# New Leisure batteries



## Jezport (Jun 19, 2008)

I need to replace the 230ah battery that the last owner of my van fitted about 18months ago. It will only run my 15" LCD for less than 3 hours. It gradually drops to 12.3v over 3 hours then plummets to 10.5v. As the TV only uses about 4Amps and I know that the charging is working + I have 2 large solar panels with a volt meter.

What size battery do I really need?
We use the van all year so the 220W solar panels keep us going most the year, and we have a small genny for emergencies. We have all LED lights TV uses 4Amps + we use the blown air heating.

Would a 110Ah battery be good enough to get us through a night of the kids watching TV and the Truma heating on for a bit? Or should I go for something between 180 and 220AH or 2 x 75Ah batteries.

I am a costco member and have been told that they sell Bosch 110Ah batteries, so I could always get one and see how I go because they will take it back if I am not happy.

Any advice would be appreciated


----------



## wakk44 (Jun 15, 2006)

My advice is to fit the largest leisure battery(s)that you can phsically get in,with your 220w of solar and the useage you describe I would go for 2x 110a/h Bosch batteries from Costco.

You would also be in a better position if they failed during the warranty period by buying locally and not having to use a courier to return them.

I have 160watt of solar and a 250a/h battery bank and have electrical independence apart from the winter months,but can still last a week without ehu and watching tv several hours a day.


----------



## Jezport (Jun 19, 2008)

I will definatly buy local as the battery faulty battery is not that old but is more hassle than its worth to get swapped.


----------



## erneboy (Feb 8, 2007)

I reckon you are probably using 60 or 80 Ah per day so I agree with the above. To be comfortable at least 200 Ah, Alan.


----------



## DiscoDave (Aug 25, 2008)

Hi Jez, Costco have 110Ah batteries at £100 including Vat, (bought two yesterday). 

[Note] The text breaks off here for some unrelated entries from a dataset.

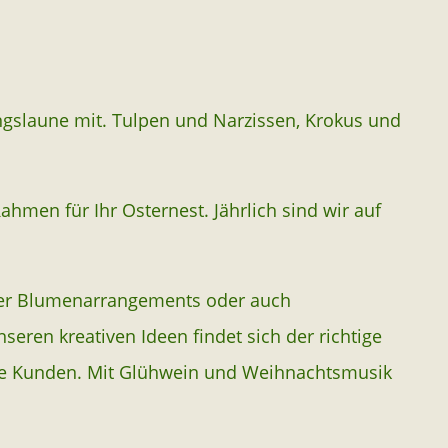
ngslaune mit. Tulpen und Narzissen, Krokus und
men für Ihr Osternest. Jährlich sind wir auf
aler Blumenarrangements oder auch
eren kreativen Ideen findet sich der richtige
ere Kunden. Mit Glühwein und Weihnachtsmusik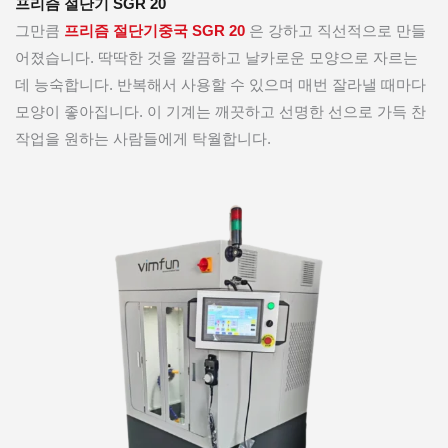
프리즘 절단기 SGR 20
그만큼
프리즘 절단기
중국 SGR 20
은 강하고 직선적으로 만들
어졌습니다. 딱딱한 것을 깔끔하고 날카로운 모양으로 자르는
데 능숙합니다. 반복해서 사용할 수 있으며 매번 잘라낼 때마다
모양이 좋아집니다. 이 기계는 깨끗하고 선명한 선으로 가득 찬
작업을 원하는 사람들에게 탁월합니다.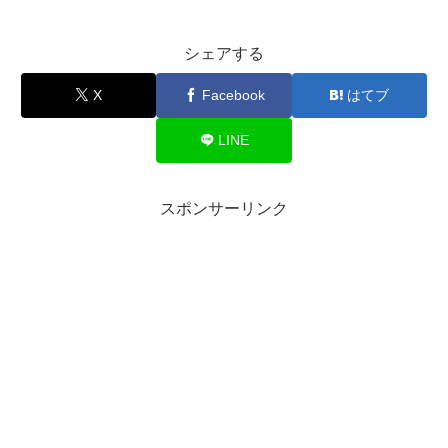
シェアする
X
Facebook
はてブ
LINE
スポンサーリンク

I have one 110Ah battery and an 85w solar panel, this does up all year round and can quite happily park up on a friday night, put the heating on (traumatic combi thing) and watch a fair bit of telly (wife) and last untill sunday afternoon with no problem.


----------



## Jezport (Jun 19, 2008)

The battery I have came from Ebay seller Jones5219 on 20/7/09 and they dont want to know, I have sent them 2 messages via email and phoned them, they trade as Battery Megastore I will be avoiding them in future.


----------